17 novembro, 2008

Processo Seletivo

Na verdade não me vinha nada à mente, o lápis passeava pela folha de papel branco, da mesma cor que meus pensamentos naquela hora.

O tempo avançava e meus conhecimentos de mundo não reagiam à pressão da ocasião. Aquela sala parecia menor e mais abafada a cada minuto, as lâmpadas fluorescentes acima da minha cabeça esquentavam meu couro cabeludo, que cozinhava meus miolos, que mesmo assim continuavam inertes.

Nunca uma simples redação havia tirado o chão dos meus pés como aquela, talvez porque a tarefa de escrever sobre qualquer tema livremente fosse muito mais complexo do que eu pensava, ou talvez porque estava diante da conquista do meu tão esperado primeiro emprego, ou ainda porque eu fosse mesmo um fraco. Comecei a rascunhar a primeira linha que após quatro palavras parecia vazia de sentido, risquei com força fazendo a tinta borrar a folha. Resolvi pedir uma nova para o orientador do processo seletivo, que me atendeu prontamente sem expressão no rosto, colocando uma folha nova em cima da minha mesa.

Como precisava daquele emprego... Mas o que estava acontecendo comigo? Eu, que tinha tantos livros na estante do quarto, uma coleção enorme de quadrinhos, todos devorados em pouquíssimo tempo... Não conseguia nem ao menos reproduzir no papel a historieta da Chapeuzinho Vermelho.

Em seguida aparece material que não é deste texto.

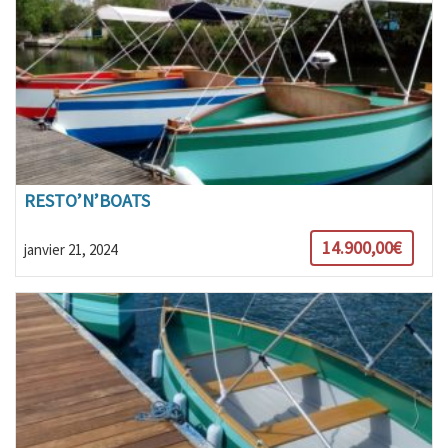
RESTO’N’BOATS
14.900,00€
janvier 21, 2024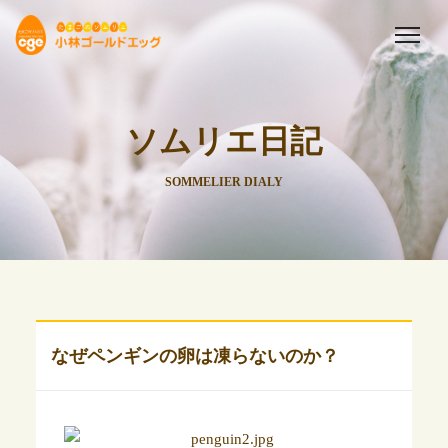
ソムリエ日記
SOMMELIER DIALY
なぜペンギンの卵は凍らないのか？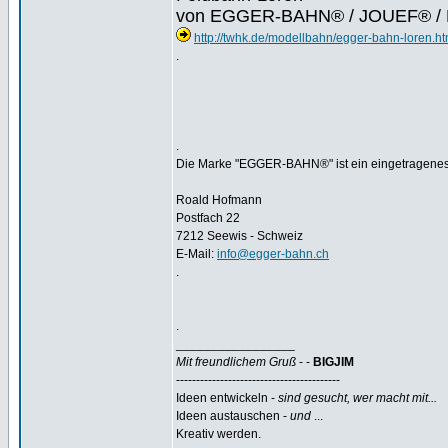
von EGGER-BAHN® / JOUEF® 
http://twhk.de/modellbahn/egger-bahn-loren.h
.
.
Die Marke "EGGER-BAHN®" ist ein eingetragene
Roald Hofmann
Postfach 22
7212 Seewis - Schweiz
E-Mail:
info@egger-bahn.ch
.
.
_________________
Mit freundlichem Gruß
- -
BIGJIM
-----------------------------------------
Ideen entwickeln -
sind gesucht, wer macht mit...
Ideen austauschen -
und
...
Kreativ werden.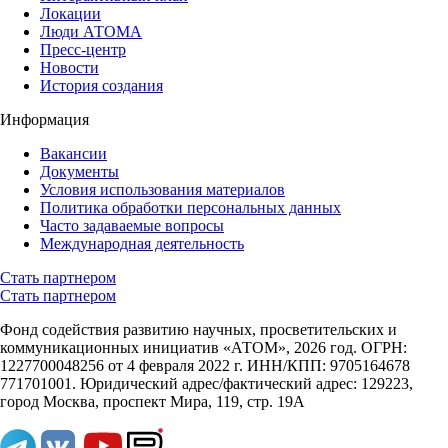
Локации
Люди АТОМА
Пресс-центр
Новости
История создания
Информация
Вакансии
Документы
Условия использования материалов
Политика обработки персональных данных
Часто задаваемые вопросы
Международная деятельность
Стать партнером
Стать партнером
Фонд содействия развитию научных, просветительских и
коммуникационных инициатив «АТОМ», 2026 год. ОГРН:
1227700048256 от 4 февраля 2022 г. ИНН/КПП: 9705164678
771701001. Юридический адрес/фактический адрес: 129223,
город Москва, проспект Мира, 119, стр. 19А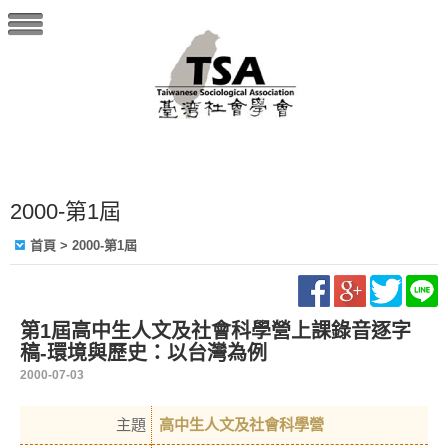
2000-第1屆
首頁
> 2000-第1屆
第1屆高中生人文及社會科學營上課錄音逐字
稿-環境與歷史：以台灣為例
2000-07-03
主題
高中生人文及社會科學營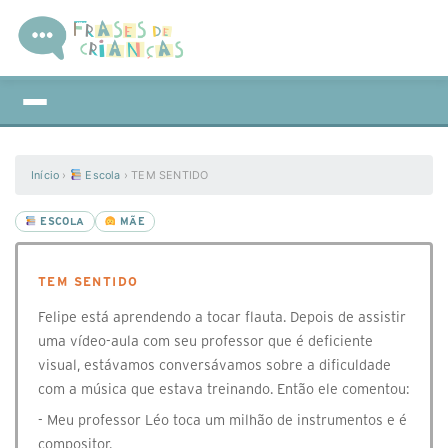
Início
›
Escola
›
TEM SENTIDO
ESCOLA
MÃE
TEM SENTIDO
Felipe está aprendendo a tocar flauta. Depois de assistir
uma vídeo-aula com seu professor que é deficiente
visual, estávamos conversávamos sobre a dificuldade
com a música que estava treinando. Então ele comentou:
- Meu professor Léo toca um milhão de instrumentos e é
compositor.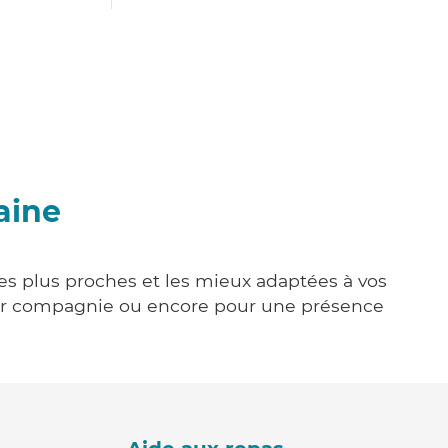
aine
les plus proches et les mieux adaptées à vos
tenir compagnie ou encore pour une présence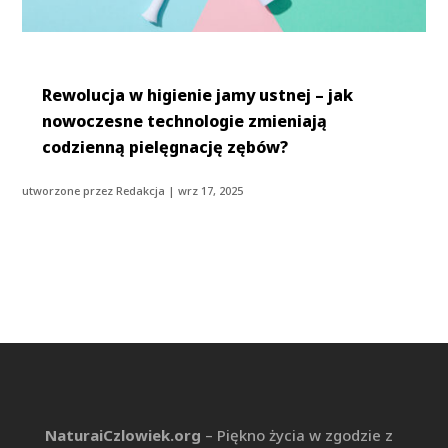
Rewolucja w higienie jamy ustnej – jak
nowoczesne technologie zmieniają
codzienną pielęgnację zębów?
utworzone przez
Redakcja
|
wrz 17, 2025
NaturaiCzlowiek.org
– Piękno życia w zgodzie z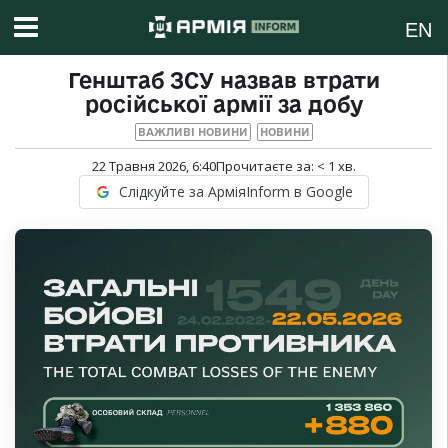
EN
Генштаб ЗСУ назвав втрати
російської армії за добу
ВАЖЛИВІ НОВИНИ
НОВИНИ
22 Травня 2026, 6:40
Прочитаєте за:
< 1
хв.
Слідкуйте за АрміяInform в Google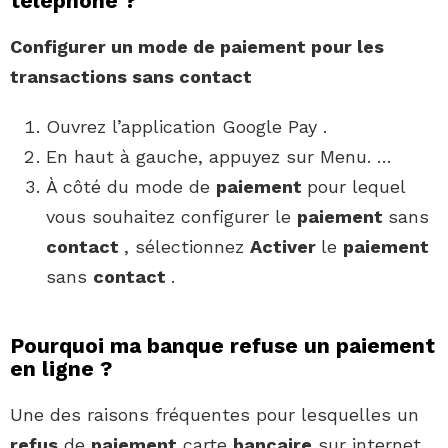
telephone ?
Configurer un mode de
paiement
pour les
transactions sans
contact
Ouvrez l’application Google Pay .
En haut à gauche, appuyez sur Menu. …
À côté du mode de
paiement
pour lequel
vous souhaitez configurer le
paiement
sans
contact
, sélectionnez
Activer
le
paiement
sans
contact
.
Pourquoi ma banque refuse un paiement
en ligne ?
Une des raisons fréquentes pour lesquelles un
refus
de
paiement
carte
bancaire
sur internet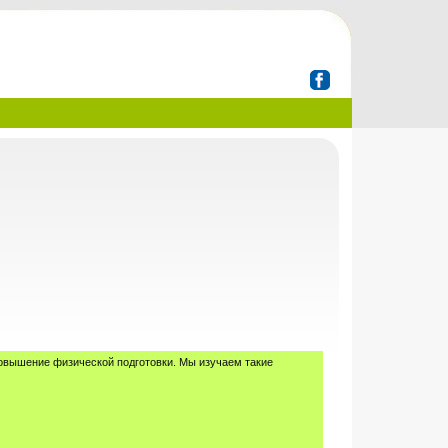
повышение физической подготовки. Мы изучаем такие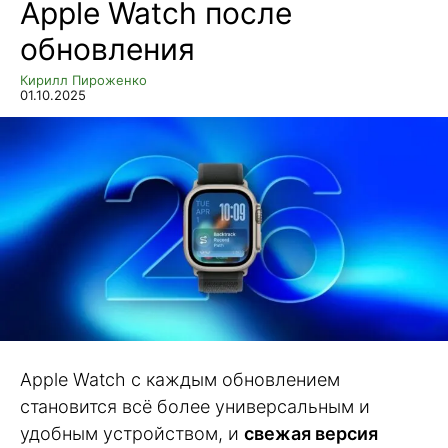
Apple Watch после
обновления
Кирилл Пироженко
01.10.2025
Apple Watch с каждым обновлением
становится всё более универсальным и
удобным устройством, и
свежая версия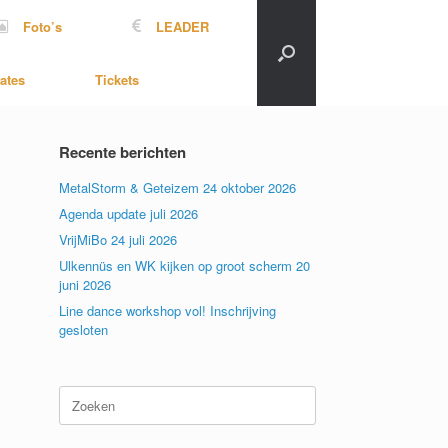
Foto’s
LEADER
ates
Tickets
Recente berichten
MetalStorm & Geteizem 24 oktober 2026
Agenda update juli 2026
VrijMiBo 24 juli 2026
Ulkennüs en WK kijken op groot scherm 20
juni 2026
Line dance workshop vol! Inschrijving
gesloten
Zoeken
naar: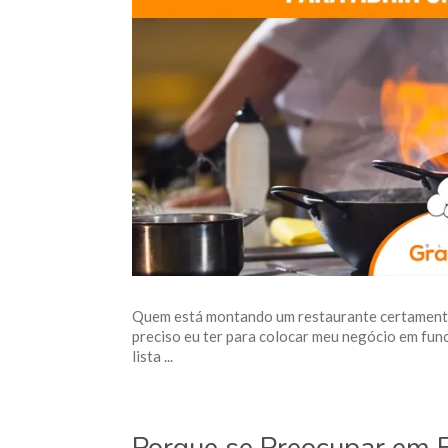
Quem está montando um restaurante certamente
preciso eu ter para colocar meu negócio em fu
lista ...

Os candidatos foram se retirando da sala, pouco a pouco iam deixando em suas mesas redações brilhantemente criativas, bem elaboradas, tratando de assuntos pertinentes de forma clara e sucinta, que agradariam a qualquer analista de Recursos Humanos, eu tinha certeza. A minha aflição se tornou mais intensa, minhas mãos estavam besuntadas de suor e eu já não enxergava mais as margens verticais da folha.

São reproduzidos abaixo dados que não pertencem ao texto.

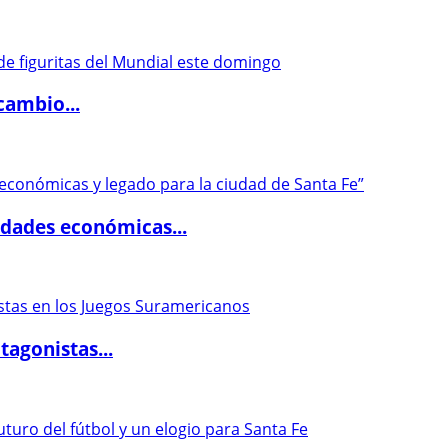
cambio...
dades económicas...
agonistas...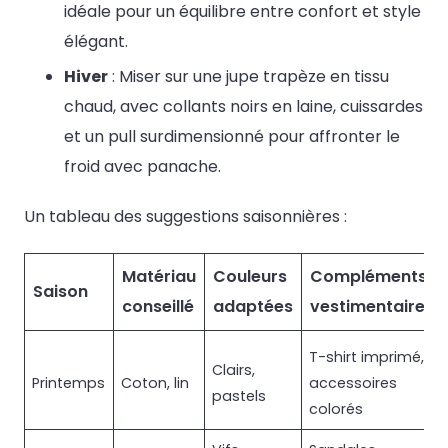
idéale pour un équilibre entre confort et style
élégant.
Hiver
: Miser sur une jupe trapèze en tissu
chaud, avec collants noirs en laine, cuissardes
et un pull surdimensionné pour affronter le
froid avec panache.
Un tableau des suggestions saisonnières :
Matériau
Couleurs
Compléments
Saison
conseillé
adaptées
vestimentaires
T-shirt imprimé,
Clairs,
Printemps
Coton, lin
accessoires
pastels
colorés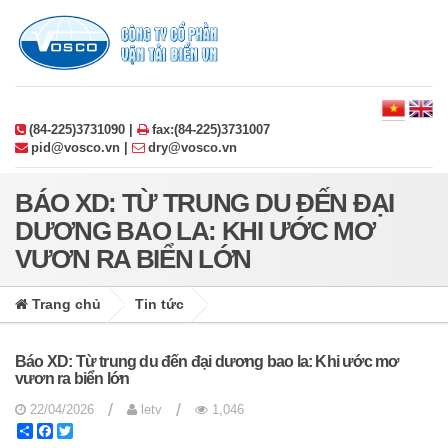
(84-225)3731090 |
fax:(84-225)3731007
pid@vosco.vn |
dry@vosco.vn
BÁO XD: TỪ TRUNG DU ĐẾN ĐẠI
DƯƠNG BAO LA: KHI ƯỚC MƠ
VƯƠN RA BIỂN LỚN
Trang chủ
Tin tức
Báo XD: Từ trung du đến đại dương bao la: Khi ước mơ
vươn ra biển lớn
/
/
22/04/2026
letv
1,046
Share
Facebook
Twitter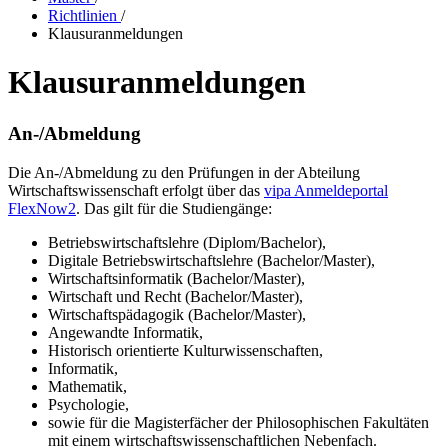
Richtlinien
/
Klausuranmeldungen
Klausuranmeldungen
An-/Abmeldung
Die An-/Abmeldung zu den Prüfungen in der Abteilung
Wirtschaftswissenschaft erfolgt über das
vipa Anmeldeportal
FlexNow2
. Das gilt für die Studiengänge:
Betriebswirtschaftslehre (Diplom/Bachelor),
Digitale Betriebswirtschaftslehre (Bachelor/Master),
Wirtschaftsinformatik (Bachelor/Master),
Wirtschaft und Recht (Bachelor/Master),
Wirtschaftspädagogik (Bachelor/Master),
Angewandte Informatik,
Historisch orientierte Kulturwissenschaften,
Informatik,
Mathematik,
Psychologie,
sowie für die Magisterfächer der Philosophischen Fakultäten
mit einem wirtschaftswissenschaftlichen Nebenfach.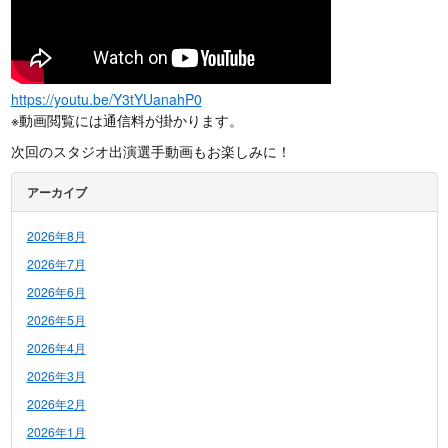
https://youtu.be/Y3tYUanahP0
※動画閲覧には通信料が掛かります。
次回のスタジオ出演選手動画もお楽しみに！
アーカイブ
2026年8月
2026年7月
2026年6月
2026年5月
2026年4月
2026年3月
2026年2月
2026年1月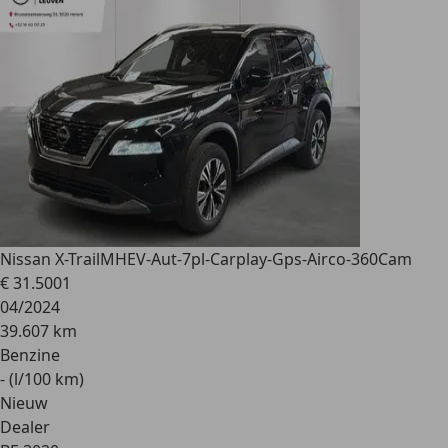
Nissan X-Trail
MHEV-Aut-7pl-Carplay-Gps-Airco-360Cam
€ 31.500
1
04/2024
39.607 km
Benzine
- (l/100 km)
Nieuw
Dealer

Olhei para o alto da parede e já não havia mais o que fazer. O relógio oval preso perto do teto apontava o final do tempo estipulado, foi quando notei o orientador se levantar de sua cadeira almofadada à frente da sala. Ele se aproximou rapidamente da primeira fileira e pronunciou em voz firme: “O tempo acabou.” Nesse instante, contrariando todas as minhas sensações, meu sangue esfriou nas veias. Percebi que uma música de James Brown passou a ecoar pela sala em um volume crescente, aquilo foi me assustando ainda mais.

Abri o olho direito, reconheci meu travesseiro. Vi que o aparelho de som estava ligado: “Bom dia querido ouvinte! Começa agora mais um Programa Especial da Manhã, para alegrar o começo do seu dia...”. 

Esfreguei meu olho com as costas das mãos e vi que eram sete da manhã. O meu sofrimento ainda estava por vir.